Depth-Consistent 3D Gaussian Splatting via Physical Defocus Modeling and Multi-View Geometric Supervision
Yu Deng, Baozhu Zhao, Junyan Su, Xiaohan Zhang, Qi Liu
TL;DR
This work tackles depth inconsistency in 3D reconstruction across extreme depth ranges by coupling physics-based depth-of-field supervision with cross-view geometric constraints in a 3D Gaussian Splatting framework. It introduces a differentiable defocus model with adaptive kernels, a depth-of-field loss, and gradient-aware density control to preserve near-field structure while improving far-field depth coherence. A global monocular depth scale recovery together with local grid-based depth restoration and LoFTR-based feature matching enforces metric and multi-view consistency, leading to state-of-the-art results on Waymo and strong performance on unbounded scenes. The framework meaningfully bridges optical imaging physics and learning-based depth regularization, offering a scalable approach for depth-aware urban scene reconstruction with practical efficiency.
Abstract
Three-dimensional reconstruction in scenes with extreme depth variations remains challenging due to inconsistent supervisory signals between near-field and far-field regions.
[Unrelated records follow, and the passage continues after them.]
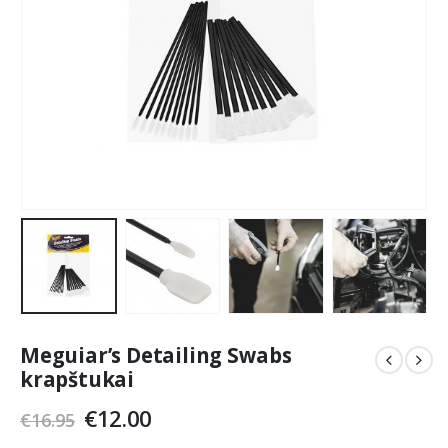
Meguiar’s Detailing Swabs
krapštukai
Original
Current
€
12.00
€
16.95
price
price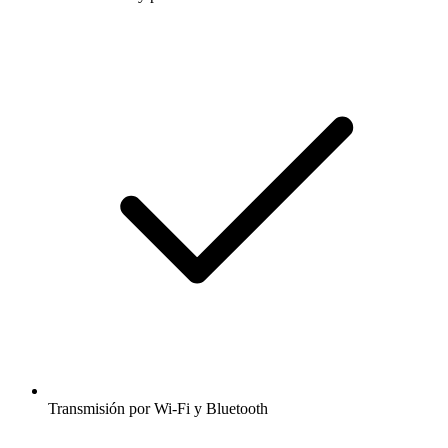
Transmisión por Wi-Fi y Bluetooth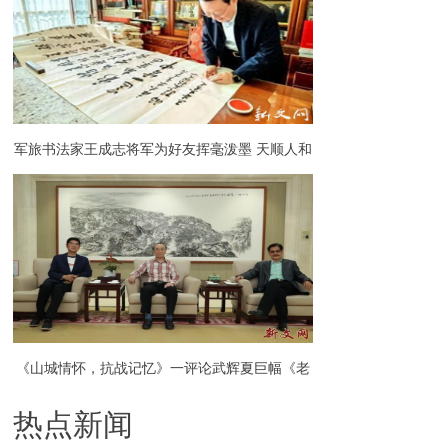
军旅书法家王成志将军为好友挥毫泼墨 天顺人和
万事兴 风生水起顺自然成
《山城情怀，抗战记忆》一评论武辉夏巨幅《老
热点新闻
山城一览图》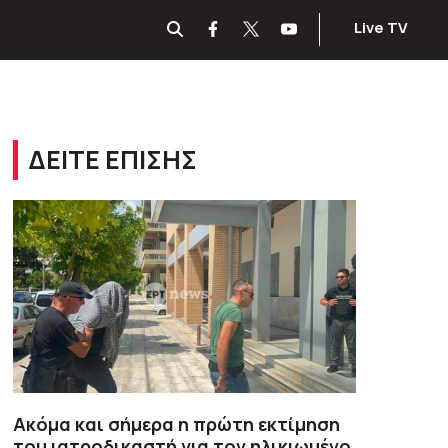
Live TV
ΔΕΙΤΕ ΕΠΙΣΗΣ
Ακόμα και σήμερα η πρώτη εκτίμηση
του ιατροδικαστή για τον ηλικιωμένο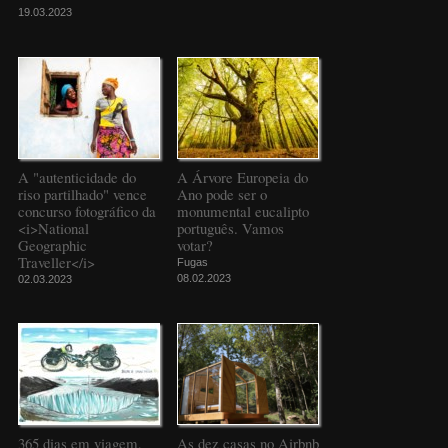
19.03.2023
A "autenticidade do
A Árvore Europeia do
riso partilhado" vence
Ano pode ser o
concurso fotográfico da
monumental eucalipto
<i>National
português. Vamos
Geographic
votar?
Traveller</i>
Fugas
08.02.2023
02.03.2023
365 dias em viagem,
As dez casas no Airbnb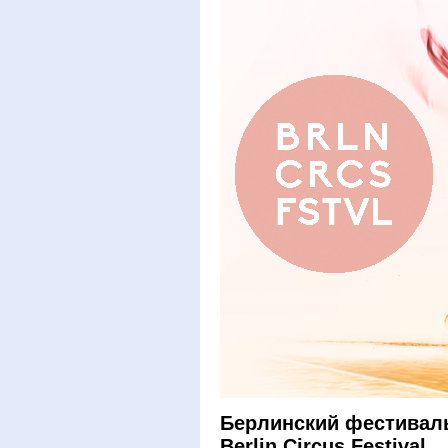
Берлинский фестиваль
Berlin Circus Festival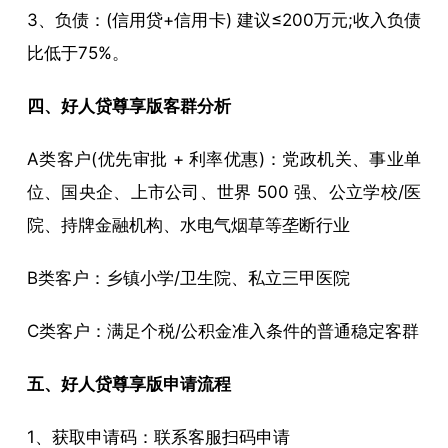
3、负债：(信用贷+信用卡) 建议≤200万元;收入负债
比低于75%。
四、好人贷尊享版客群分析
A类客户(优先审批 + 利率优惠)：党政机关、事业单
位、国央企、上市公司、世界 500 强、公立学校/医
院、持牌金融机构、水电气烟草等垄断行业
B类客户：乡镇小学/卫生院、私立三甲医院
C类客户：满足个税/公积金准入条件的普通稳定客群
五、好人贷尊享版申请流程
1、获取申请码：联系客服扫码申请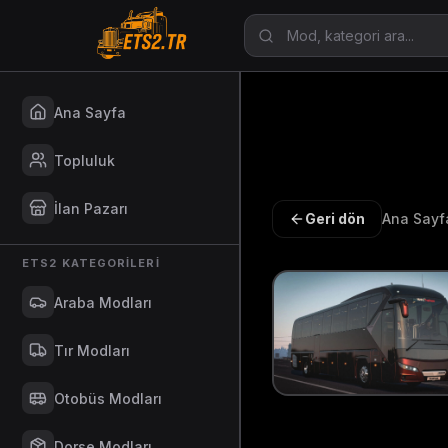
Ana Sayfa
Topluluk
İlan Pazarı
Geri dön
Ana Sayf
ETS2 KATEGORILERI
Araba Modları
Tır Modları
Otobüs Modları
Dorse Modları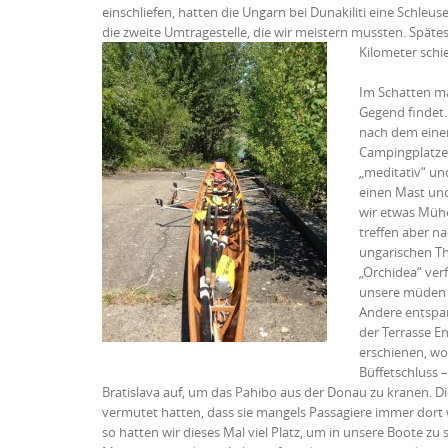
einschliefen, hatten die Ungarn bei Dunakiliti eine Schleus
die zweite Umtragestelle, die wir meistern mussten. Späte
Kilometer schi
Im Schatten ma
Gegend findet. 
nach dem einen
Campingplatzes
„meditativ“ und
einen Mast und
wir etwas Müh
treffen aber n
ungarischen Th
„Orchidea“ ver
unsere müden M
Andere entspa
der Terrasse E
erschienen, wo
Büffetschluss 
Bratislava auf, um das Pahibo aus der Donau zu kranen. Die
vermutet hatten, dass sie mangels Passagiere immer dort 
so hatten wir dieses Mal viel Platz, um in unsere Boote zu s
Existing methods fail to simultaneously address inaccurate depth estimation in distant areas and structural degradation in close-range regions. This paper proposes a novel computational framework that integrates depth-of-field supervision and multi-view consistency supervision to advance 3D Gaussian Splatting. Our approach comprises two core components: (1) Depth-of-field Supervision employs a scale-recovered monocular depth estimator (e.g., Metric3D) to generate depth priors, leverages defocus convolution to synthesize physically accurate defocused images, and enforces geometric consistency through a novel depth-of-field loss, thereby enhancing depth fidelity in both far-field and near-field regions; (2) Multi-View Consistency Supervision employing LoFTR-based semi-dense feature matching to minimize cross-view geometric errors and enforce depth consistency via least squares optimization of reliable matched points. By unifying defocus physics with multi-view geometric constraints, our method achieves superior depth fidelity, demonstrating a 0.8 dB PSNR improvement over the state-of-the-art method on the Waymo Open Dataset. This framework bridges physical imaging principles and learning-based depth regularization, offering a scalable solution for complex depth stratification in urban environments.